Wien. Mit einer Länge von 34 Metern, Platz für 211 Fahrgäste und mit einer Einstiegshöhe von 215 Millimetern wird die für Wien maßgeschneiderte neue Flexity-Bim ab 2018 schrittweise die letzten Hochflur-Straßenbahnen ersetzen. Die Einstiegshöhe ist nur einer von vielen Faktoren, mit dem der Hersteller Bombardier sicher sein möchte, an der weltweiten Spitze zu bleiben.

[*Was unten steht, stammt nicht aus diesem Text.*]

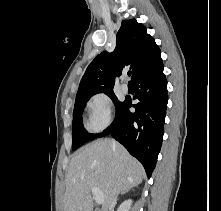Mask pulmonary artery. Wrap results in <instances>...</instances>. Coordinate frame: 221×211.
I'll return each mask as SVG.
<instances>
[{"label":"pulmonary artery","mask_w":221,"mask_h":211,"mask_svg":"<svg viewBox=\"0 0 221 211\" xmlns=\"http://www.w3.org/2000/svg\"><path fill=\"white\" fill-rule=\"evenodd\" d=\"M124 79H125V76H122L123 83L121 84V90L123 92H127L128 91V84L126 82H124Z\"/></svg>","instance_id":"obj_1"}]
</instances>
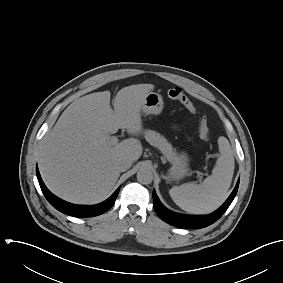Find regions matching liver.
<instances>
[{
	"label": "liver",
	"mask_w": 283,
	"mask_h": 283,
	"mask_svg": "<svg viewBox=\"0 0 283 283\" xmlns=\"http://www.w3.org/2000/svg\"><path fill=\"white\" fill-rule=\"evenodd\" d=\"M153 84L120 89L110 106V91L94 92L72 102L46 133L39 149V170L48 189L75 204H93L111 192L121 159L137 161L142 145L127 139L112 145L110 134L143 129L141 106Z\"/></svg>",
	"instance_id": "1"
}]
</instances>
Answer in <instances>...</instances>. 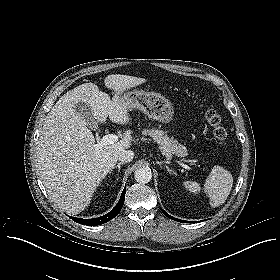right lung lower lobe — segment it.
Instances as JSON below:
<instances>
[{
	"instance_id": "obj_1",
	"label": "right lung lower lobe",
	"mask_w": 280,
	"mask_h": 280,
	"mask_svg": "<svg viewBox=\"0 0 280 280\" xmlns=\"http://www.w3.org/2000/svg\"><path fill=\"white\" fill-rule=\"evenodd\" d=\"M125 194H126V187L124 188V190L121 194L120 200H119L118 204L115 206V208L104 216H101L98 218H93V219H82V218H74V217H71V219L77 223H80L83 225H88V226H97V225L106 223L109 220L115 218L118 215V213L120 212V210L124 204Z\"/></svg>"
}]
</instances>
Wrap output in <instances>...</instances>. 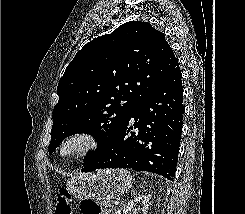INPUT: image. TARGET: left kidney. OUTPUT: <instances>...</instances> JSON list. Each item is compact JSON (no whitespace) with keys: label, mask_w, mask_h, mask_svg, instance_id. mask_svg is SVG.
<instances>
[{"label":"left kidney","mask_w":245,"mask_h":214,"mask_svg":"<svg viewBox=\"0 0 245 214\" xmlns=\"http://www.w3.org/2000/svg\"><path fill=\"white\" fill-rule=\"evenodd\" d=\"M148 201L149 199L145 195L135 197L134 200H131L130 202H128V204L124 207V210L126 209L127 211H129L134 206L139 204V208L136 210V213L134 214H147ZM121 212L122 210H119L116 214H121Z\"/></svg>","instance_id":"5707ae66"}]
</instances>
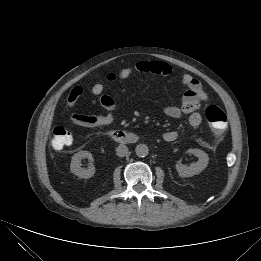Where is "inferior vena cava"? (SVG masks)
I'll return each instance as SVG.
<instances>
[{
	"mask_svg": "<svg viewBox=\"0 0 261 261\" xmlns=\"http://www.w3.org/2000/svg\"><path fill=\"white\" fill-rule=\"evenodd\" d=\"M116 154L119 157H124L128 154V147L126 145L120 144L116 149Z\"/></svg>",
	"mask_w": 261,
	"mask_h": 261,
	"instance_id": "obj_1",
	"label": "inferior vena cava"
}]
</instances>
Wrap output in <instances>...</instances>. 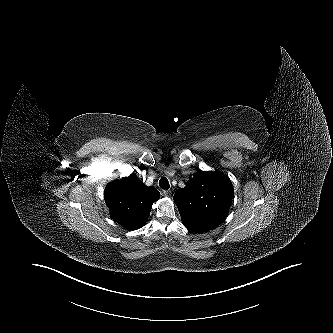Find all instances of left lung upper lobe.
Returning a JSON list of instances; mask_svg holds the SVG:
<instances>
[{"mask_svg": "<svg viewBox=\"0 0 333 333\" xmlns=\"http://www.w3.org/2000/svg\"><path fill=\"white\" fill-rule=\"evenodd\" d=\"M233 194L228 176L199 169L184 188L175 192L174 201L184 226L193 232L204 233L225 220Z\"/></svg>", "mask_w": 333, "mask_h": 333, "instance_id": "obj_1", "label": "left lung upper lobe"}]
</instances>
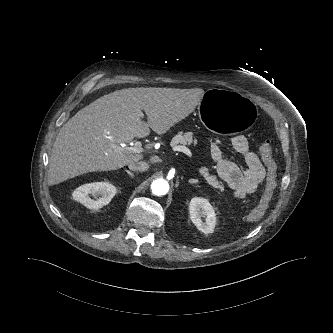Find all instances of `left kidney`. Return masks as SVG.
Segmentation results:
<instances>
[{
	"label": "left kidney",
	"instance_id": "1",
	"mask_svg": "<svg viewBox=\"0 0 333 333\" xmlns=\"http://www.w3.org/2000/svg\"><path fill=\"white\" fill-rule=\"evenodd\" d=\"M189 214L193 224L205 234L212 233L216 225V215L207 199L195 197L189 204ZM202 217L205 221H202Z\"/></svg>",
	"mask_w": 333,
	"mask_h": 333
}]
</instances>
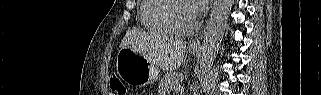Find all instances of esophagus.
Segmentation results:
<instances>
[{
  "label": "esophagus",
  "instance_id": "obj_1",
  "mask_svg": "<svg viewBox=\"0 0 321 95\" xmlns=\"http://www.w3.org/2000/svg\"><path fill=\"white\" fill-rule=\"evenodd\" d=\"M202 37H203V33L196 39H194L191 43H190V47L194 48V47H200L201 46V41H202Z\"/></svg>",
  "mask_w": 321,
  "mask_h": 95
}]
</instances>
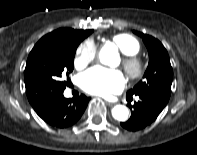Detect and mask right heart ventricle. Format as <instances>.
<instances>
[{"mask_svg":"<svg viewBox=\"0 0 197 155\" xmlns=\"http://www.w3.org/2000/svg\"><path fill=\"white\" fill-rule=\"evenodd\" d=\"M112 42L125 55H136L140 51L139 41L129 34H117L112 37Z\"/></svg>","mask_w":197,"mask_h":155,"instance_id":"e07e8e85","label":"right heart ventricle"}]
</instances>
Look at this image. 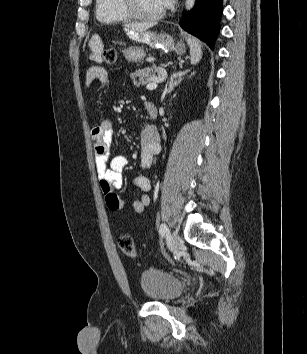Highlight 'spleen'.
Masks as SVG:
<instances>
[{"instance_id":"spleen-1","label":"spleen","mask_w":307,"mask_h":354,"mask_svg":"<svg viewBox=\"0 0 307 354\" xmlns=\"http://www.w3.org/2000/svg\"><path fill=\"white\" fill-rule=\"evenodd\" d=\"M188 44L190 46L191 64H197L202 58V46L195 38L188 39Z\"/></svg>"}]
</instances>
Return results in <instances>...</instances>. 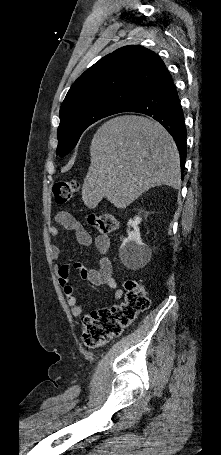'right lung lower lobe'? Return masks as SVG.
I'll return each mask as SVG.
<instances>
[{
	"label": "right lung lower lobe",
	"mask_w": 221,
	"mask_h": 455,
	"mask_svg": "<svg viewBox=\"0 0 221 455\" xmlns=\"http://www.w3.org/2000/svg\"><path fill=\"white\" fill-rule=\"evenodd\" d=\"M123 112H137L151 116L162 124L173 137L180 154L181 173L187 157V131L184 114L171 75L165 68L142 97Z\"/></svg>",
	"instance_id": "98d812e1"
}]
</instances>
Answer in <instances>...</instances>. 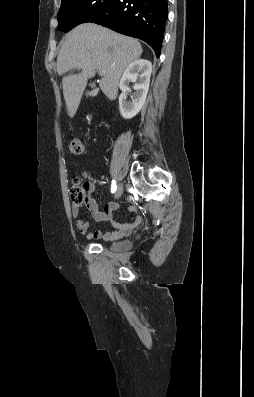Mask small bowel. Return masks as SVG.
<instances>
[{"label":"small bowel","instance_id":"1","mask_svg":"<svg viewBox=\"0 0 254 397\" xmlns=\"http://www.w3.org/2000/svg\"><path fill=\"white\" fill-rule=\"evenodd\" d=\"M88 195L94 191V185L89 183L88 188ZM88 210L91 213L92 218L96 222H109L115 230L103 232L102 230H95L89 232V223L77 219L75 222L77 230L80 234L85 235L89 240H104V241H115L122 237H125L131 233V231L140 225L141 218L138 216H134L128 222H118L113 218V212L118 209V206L115 204H107L104 210H100L99 206L95 199L89 197L88 202L86 204ZM138 208L136 206H130L129 212L136 213ZM72 215L73 217L77 218L79 215V208L76 204L72 206Z\"/></svg>","mask_w":254,"mask_h":397}]
</instances>
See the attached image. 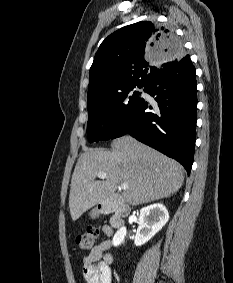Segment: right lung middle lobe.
<instances>
[{
  "instance_id": "dd1d6c3e",
  "label": "right lung middle lobe",
  "mask_w": 233,
  "mask_h": 283,
  "mask_svg": "<svg viewBox=\"0 0 233 283\" xmlns=\"http://www.w3.org/2000/svg\"><path fill=\"white\" fill-rule=\"evenodd\" d=\"M136 86L112 93L88 106V138L90 142L108 140L140 101ZM141 88L142 86H138Z\"/></svg>"
}]
</instances>
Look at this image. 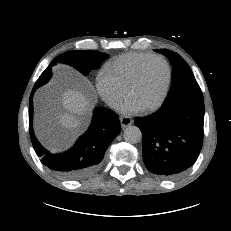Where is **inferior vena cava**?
I'll list each match as a JSON object with an SVG mask.
<instances>
[{
	"instance_id": "inferior-vena-cava-1",
	"label": "inferior vena cava",
	"mask_w": 231,
	"mask_h": 231,
	"mask_svg": "<svg viewBox=\"0 0 231 231\" xmlns=\"http://www.w3.org/2000/svg\"><path fill=\"white\" fill-rule=\"evenodd\" d=\"M105 102L111 107L117 106V102L113 98H105Z\"/></svg>"
}]
</instances>
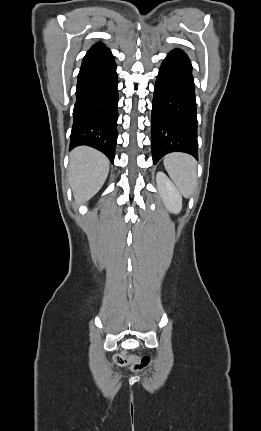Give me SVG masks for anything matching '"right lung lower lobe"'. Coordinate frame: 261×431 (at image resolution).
Listing matches in <instances>:
<instances>
[{
    "mask_svg": "<svg viewBox=\"0 0 261 431\" xmlns=\"http://www.w3.org/2000/svg\"><path fill=\"white\" fill-rule=\"evenodd\" d=\"M118 80L109 48L92 47L85 55L76 87L70 150L88 145L113 163L117 141Z\"/></svg>",
    "mask_w": 261,
    "mask_h": 431,
    "instance_id": "right-lung-lower-lobe-1",
    "label": "right lung lower lobe"
}]
</instances>
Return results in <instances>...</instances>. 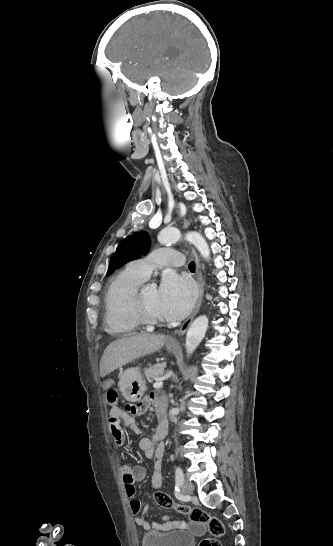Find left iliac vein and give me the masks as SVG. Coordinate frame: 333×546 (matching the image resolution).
Returning a JSON list of instances; mask_svg holds the SVG:
<instances>
[{
	"mask_svg": "<svg viewBox=\"0 0 333 546\" xmlns=\"http://www.w3.org/2000/svg\"><path fill=\"white\" fill-rule=\"evenodd\" d=\"M194 489V486L191 482L189 481H184V483L182 484V493L184 495H189L192 493Z\"/></svg>",
	"mask_w": 333,
	"mask_h": 546,
	"instance_id": "1",
	"label": "left iliac vein"
}]
</instances>
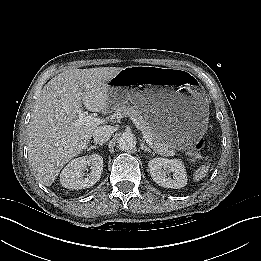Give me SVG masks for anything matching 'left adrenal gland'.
<instances>
[{
  "mask_svg": "<svg viewBox=\"0 0 261 261\" xmlns=\"http://www.w3.org/2000/svg\"><path fill=\"white\" fill-rule=\"evenodd\" d=\"M140 148H141V150H143V151H146V152H150V153H151V149H150L148 146L145 145V142H144V141L141 142Z\"/></svg>",
  "mask_w": 261,
  "mask_h": 261,
  "instance_id": "obj_1",
  "label": "left adrenal gland"
}]
</instances>
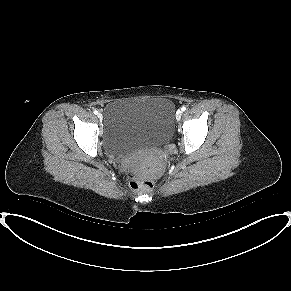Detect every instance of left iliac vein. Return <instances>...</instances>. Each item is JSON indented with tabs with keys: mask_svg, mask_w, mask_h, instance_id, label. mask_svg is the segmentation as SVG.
Instances as JSON below:
<instances>
[{
	"mask_svg": "<svg viewBox=\"0 0 291 291\" xmlns=\"http://www.w3.org/2000/svg\"><path fill=\"white\" fill-rule=\"evenodd\" d=\"M181 116H182V111L181 110H178L176 112V119L179 121L181 119Z\"/></svg>",
	"mask_w": 291,
	"mask_h": 291,
	"instance_id": "left-iliac-vein-1",
	"label": "left iliac vein"
}]
</instances>
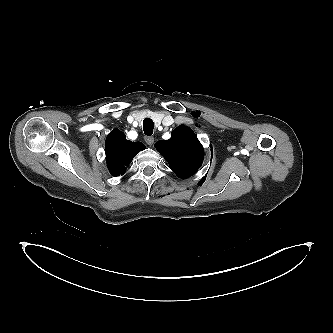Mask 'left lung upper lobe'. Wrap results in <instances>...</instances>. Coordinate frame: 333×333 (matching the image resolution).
<instances>
[{"instance_id": "obj_1", "label": "left lung upper lobe", "mask_w": 333, "mask_h": 333, "mask_svg": "<svg viewBox=\"0 0 333 333\" xmlns=\"http://www.w3.org/2000/svg\"><path fill=\"white\" fill-rule=\"evenodd\" d=\"M155 147L179 178L195 174L204 159V150L197 136L184 125L177 127L169 140L158 141Z\"/></svg>"}]
</instances>
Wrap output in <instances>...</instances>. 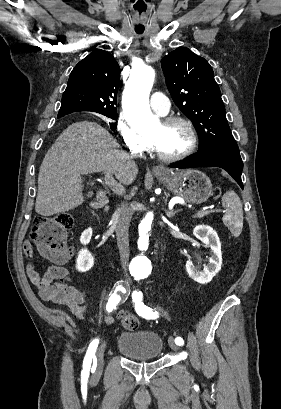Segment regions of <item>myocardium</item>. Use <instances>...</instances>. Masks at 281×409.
<instances>
[{"label":"myocardium","mask_w":281,"mask_h":409,"mask_svg":"<svg viewBox=\"0 0 281 409\" xmlns=\"http://www.w3.org/2000/svg\"><path fill=\"white\" fill-rule=\"evenodd\" d=\"M160 123L163 126H168L173 123L182 124L188 131L189 143L186 149L183 150L181 153H178L175 155H166L162 153L159 149H157L154 143L150 139L145 137L147 149L150 150L152 153H154L155 156H157L160 160L164 162H178V161L184 160L185 158L190 156L195 151L197 147V143H198V136H197L195 127L187 118L182 117V116H177V115H171V116H167L161 119Z\"/></svg>","instance_id":"f54148a6"}]
</instances>
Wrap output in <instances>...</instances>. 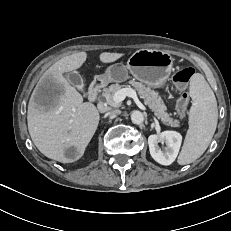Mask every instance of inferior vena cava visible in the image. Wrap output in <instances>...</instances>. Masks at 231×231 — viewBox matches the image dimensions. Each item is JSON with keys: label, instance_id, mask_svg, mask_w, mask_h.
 <instances>
[{"label": "inferior vena cava", "instance_id": "602c4592", "mask_svg": "<svg viewBox=\"0 0 231 231\" xmlns=\"http://www.w3.org/2000/svg\"><path fill=\"white\" fill-rule=\"evenodd\" d=\"M117 114H119V110H111V111L107 112V113L105 114V116H106V117H108V116H115V115H117Z\"/></svg>", "mask_w": 231, "mask_h": 231}]
</instances>
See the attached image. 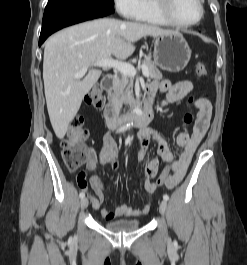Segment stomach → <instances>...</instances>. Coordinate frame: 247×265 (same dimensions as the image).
<instances>
[{"instance_id": "1", "label": "stomach", "mask_w": 247, "mask_h": 265, "mask_svg": "<svg viewBox=\"0 0 247 265\" xmlns=\"http://www.w3.org/2000/svg\"><path fill=\"white\" fill-rule=\"evenodd\" d=\"M191 49L182 34L157 36L154 41V64L168 72H180L188 64Z\"/></svg>"}]
</instances>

"Die neue Technologie wurde in Wien entwickelt. Mit einer Einstiegshöhe von 215 Millimetern wird Wien auch in Zukunft die weltweit niedrigste Einstiegshöhe bei Straßenbahnen bieten", sagt Christian Diewald, Geschäftsführer von Bombardier Österreich. Wie die neue Straßenbahn aussehen wird, wurde Mittwochvormittag im Bombardier-Werk in Wien-Donaustat unter großem Medienrummel gelüftet. Mit der Präsentation des neuen Designs erfolgte ebenso der Produktionsstart für die neuen Straßenbahnen.


Die Wiener Linien setzen auf Tradition, auf einen Wiedererkennungswert und auf Rot-Weiß. Damit ist das klassische Wiener Bim-Design der im Wiener Straßenbild rar gewordenen alten Straßenbahnen zurück.

Die ersten Flexity-Straßenbahnen sollen Ende 2018 in Wien unterwegs sein. Wo, wird erst festgelegt, wenn es so weit ist. "Wenn die neue Straßenbahn in größeren Stückzahlen vorhanden ist, dann wird sie auf alle Linien verteilt", sagt Wiener-Linien-Geschäftsführer Günter Steinbauer.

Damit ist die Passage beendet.